I’m sure I can firgure out how to write a script for this, but I thought I’d first just ask if anyone has already done this, or something similar?
I need to download to a CSV file the name and URL of all diseases listed by CDC on this page:
Diseases & Conditions A-Z Index
I am building a AirTable DB for Medical Records, which I will share with everone when I am done.
Part of this is a table of Diseases, which has the Disease Name, and the CDC URL for more info.
As an example, taking the first disease on the list:
Abdominal Aortic Aneurysm — see Aortic Aneurysm
I need a CSV line like this:
Abdominal Aortic Aneurysm — see Aortic Aneurysm,https://www.cdc.gov/dhdsp/data_statistics/fact_sheets/fs_aortic_aneurysm.htm
The script needs to get each disease on the page, then go to the next page, and repeat until done.
Thanks for any help or shared scripts.
This will get you most of the way there.
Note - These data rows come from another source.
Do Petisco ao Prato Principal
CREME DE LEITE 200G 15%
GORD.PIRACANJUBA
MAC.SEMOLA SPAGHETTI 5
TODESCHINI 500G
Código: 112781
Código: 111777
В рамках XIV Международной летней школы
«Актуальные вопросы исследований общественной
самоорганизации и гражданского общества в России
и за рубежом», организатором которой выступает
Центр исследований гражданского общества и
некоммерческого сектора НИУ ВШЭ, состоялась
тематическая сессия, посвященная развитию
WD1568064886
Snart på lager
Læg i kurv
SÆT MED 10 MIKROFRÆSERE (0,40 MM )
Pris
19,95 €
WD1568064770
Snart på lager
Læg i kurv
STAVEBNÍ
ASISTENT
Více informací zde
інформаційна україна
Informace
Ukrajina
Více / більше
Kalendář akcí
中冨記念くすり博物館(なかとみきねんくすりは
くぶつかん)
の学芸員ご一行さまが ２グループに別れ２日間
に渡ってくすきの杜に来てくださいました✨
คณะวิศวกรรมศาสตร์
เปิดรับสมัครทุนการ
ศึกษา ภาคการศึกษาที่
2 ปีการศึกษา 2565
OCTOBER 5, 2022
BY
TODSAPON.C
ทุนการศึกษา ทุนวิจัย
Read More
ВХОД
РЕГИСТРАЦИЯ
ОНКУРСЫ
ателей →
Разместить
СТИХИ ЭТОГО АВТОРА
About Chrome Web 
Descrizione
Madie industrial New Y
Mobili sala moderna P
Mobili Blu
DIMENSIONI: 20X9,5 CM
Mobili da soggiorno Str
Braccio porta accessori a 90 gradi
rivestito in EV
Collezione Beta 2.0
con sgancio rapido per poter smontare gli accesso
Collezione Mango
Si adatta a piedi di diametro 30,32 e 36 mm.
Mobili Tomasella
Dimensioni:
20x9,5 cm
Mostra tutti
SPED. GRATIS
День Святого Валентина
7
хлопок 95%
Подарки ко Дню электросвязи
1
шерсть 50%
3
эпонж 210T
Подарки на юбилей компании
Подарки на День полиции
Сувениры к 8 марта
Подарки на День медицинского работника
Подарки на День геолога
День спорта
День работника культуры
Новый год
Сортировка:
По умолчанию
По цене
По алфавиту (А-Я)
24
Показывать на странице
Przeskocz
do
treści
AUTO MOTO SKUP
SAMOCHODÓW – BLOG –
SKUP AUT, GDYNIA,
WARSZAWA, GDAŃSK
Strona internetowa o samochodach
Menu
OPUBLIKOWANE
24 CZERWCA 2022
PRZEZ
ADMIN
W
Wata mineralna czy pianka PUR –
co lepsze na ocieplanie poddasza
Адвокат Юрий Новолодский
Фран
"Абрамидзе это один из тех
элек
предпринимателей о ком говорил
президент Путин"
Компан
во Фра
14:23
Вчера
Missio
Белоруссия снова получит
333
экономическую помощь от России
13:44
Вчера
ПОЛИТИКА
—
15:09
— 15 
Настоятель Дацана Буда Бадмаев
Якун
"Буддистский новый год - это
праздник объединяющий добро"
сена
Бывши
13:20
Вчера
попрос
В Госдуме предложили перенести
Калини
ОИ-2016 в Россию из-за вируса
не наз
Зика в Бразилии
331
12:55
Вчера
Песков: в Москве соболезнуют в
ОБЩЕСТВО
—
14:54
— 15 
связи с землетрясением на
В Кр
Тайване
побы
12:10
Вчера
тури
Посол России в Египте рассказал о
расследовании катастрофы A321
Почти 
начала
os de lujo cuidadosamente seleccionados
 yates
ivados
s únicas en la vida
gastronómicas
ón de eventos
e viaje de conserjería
It processes all 27 pages, and creates a csv (well, actually tsv) with the first column being the named of the disease, the second column being the sub-type or see also entry, the third column is the URL, and the fourth is either level2 (sub disease) or level3 (see also). I have not processed the HTML for the Disease names, but that should be just a matter of a few search & replaces.
Diseases.kmmacros (11 KB)
Peter, thank you so much! This is totally awesome!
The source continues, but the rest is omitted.